• Assignment
Only the number is wanted: how many lines below include "pour"?

(Page-level text extractions)
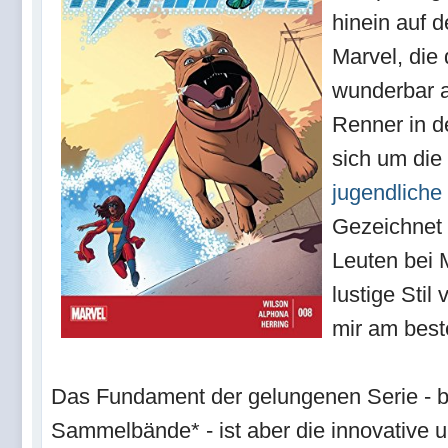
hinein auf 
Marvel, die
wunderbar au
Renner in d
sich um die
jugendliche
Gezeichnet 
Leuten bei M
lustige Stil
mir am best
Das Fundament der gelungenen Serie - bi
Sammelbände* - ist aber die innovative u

--

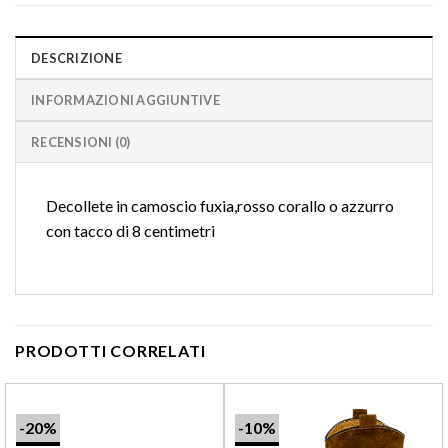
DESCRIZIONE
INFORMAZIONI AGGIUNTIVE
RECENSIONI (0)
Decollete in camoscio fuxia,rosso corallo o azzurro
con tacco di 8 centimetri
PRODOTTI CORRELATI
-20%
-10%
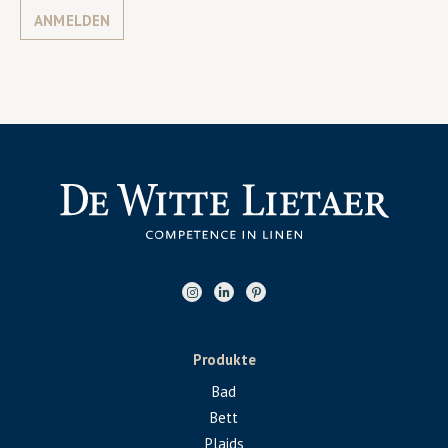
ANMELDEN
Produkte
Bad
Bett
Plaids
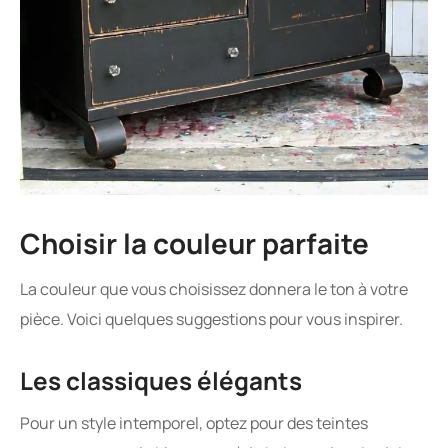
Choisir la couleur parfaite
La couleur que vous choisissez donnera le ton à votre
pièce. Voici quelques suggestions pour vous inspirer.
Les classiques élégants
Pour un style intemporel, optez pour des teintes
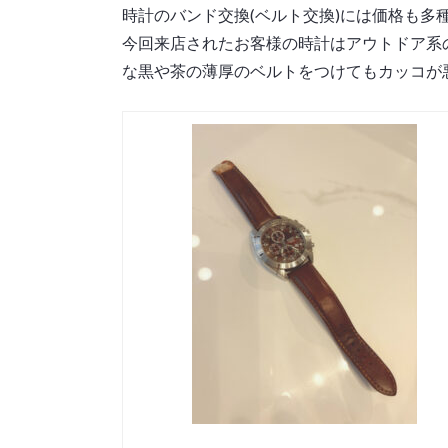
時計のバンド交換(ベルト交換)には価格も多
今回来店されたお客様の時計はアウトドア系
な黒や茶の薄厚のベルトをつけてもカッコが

• Your solution
2